Tega! Perempuan di Phoenix AS Cekik 3 Anaknya hingga Tewas, Termasuk 2 Bayi

Nathania Riris Michico ยท Kamis, 23 Januari 2020 - 19:00 WIB
Tega! Perempuan di Phoenix AS Cekik 3 Anaknya hingga Tewas, Termasuk 2 Bayi

Rachel Henry tega membunuh anaknya yang masih kecil. (FOTO: AP Photo)

PHOENIX, iNews.id - Perempuan di Phoenix, Amerika Serikat (AS) tega mencekik tiga anaknya hingga tewas. Perempuan berusia 22 tahun ini membunuh anaknya, yang dua di antaranya masih bayi.

Pelaku, Rachel Henry (22), ditangkap dan menjalani sidang pertama pada Rabu (22/1/2020). Dia mengaku kepada polisi telah membunuh seorang putra dan dua putrinya menggunakan tangannya sendiri.

Dilaporkan Associated Press, Kamis (23/1/2020), dalam dokumen pengadilan terungkap bahwa Rachel awalnya membunuh putrinya berusia 1 tahun, Miraya Henry.

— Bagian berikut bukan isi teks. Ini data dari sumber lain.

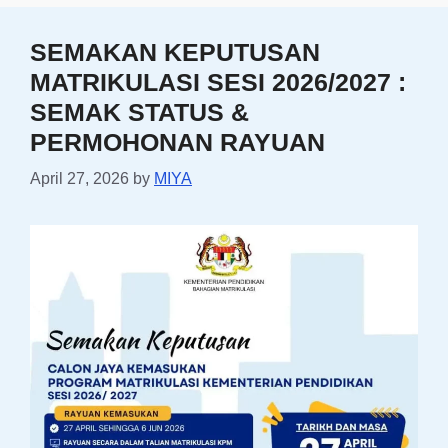
SEMAKAN KEPUTUSAN
MATRIKULASI SESI 2026/2027 :
SEMAK STATUS &
PERMOHONAN RAYUAN
April 27, 2026
by
MIYA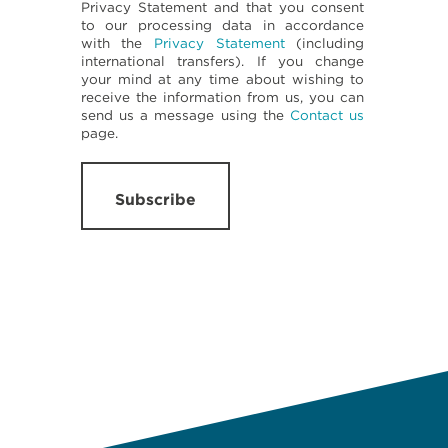
Privacy Statement and that you consent
to our processing data in accordance
with the
Privacy Statement
(including
international transfers). If you change
your mind at any time about wishing to
receive the information from us, you can
send us a message using the
Contact us
page.
Subscribe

Namun kakak korban, Zane Henry (3), berusaha melindungi adiknya.

Zane menendang dan memukul ibunya serta berteriak memintanya agar berhenti saat Rachel Henry menyerang adiknya yang masih bayi. Henry pun mengejar Zane, lalu membunuhnya.

Putri Rachel yang masih berusia 7 bulan, Catalaya Rios, menjadi sasaran berikutnya.

Jaksa penuntut mengatakan, Rachel memiliki riwayat kecanduan sabu-sabu. Ketiga anaknya sebelumnya sudah pernah diambil otoritas kesejahteraan anak di Oklahoma karena ibunya kecanduan narkoba lantaran tak bisa mengurus mengurus anaknya.

Namun, keluarga Rahcel Henry kemudian pindah ke Phoenix pada Juni tahun lalu.

"Rachel meletakkan anak-anaknya dalam posisi di sofa ruang keluarga seolah-olah mereka sedang tidur," tulis polisi dalam dokumen penyelidikan.

Namun pihak berwenang memastikan Rachel tidak dalam kondisi terpengaruh obat terlarang atau alkohol saat membunuh.

Pembunuhan sadis ini terungkap setelah seorang kerabat yang tinggal seatap dengan Rachel menghubungi polisi pada Senin (20/1/2020). Namun dokumen pengadilan tak menjelaskan apakah kerabat itu ada saat pembunuhan terjadi atau tidak.

Saat dihadirkan dalam persidangan pada Selasa (21/1/2020) waktu setempat, Rachel Henry berbicara dengan nada berbisik saat bertanya soal uang jaminan untuknya.

"Saya tidak tahu bagaimana saya bisa mendapatkan uang," ucapnya, sambil menyebut dirinya tidak punya pekerjaan.

Pengakuannya ini menjadi dasar petugas bahwa salah satu motif pembunuhan yang dilakukan Rachel adalah masalah ekonomi. Dia didakwa dengan tuduhan pembunuhan tingkat pertama.

Sejauh ini belum ada orang lain yang didakwa terkait kasus yang sama.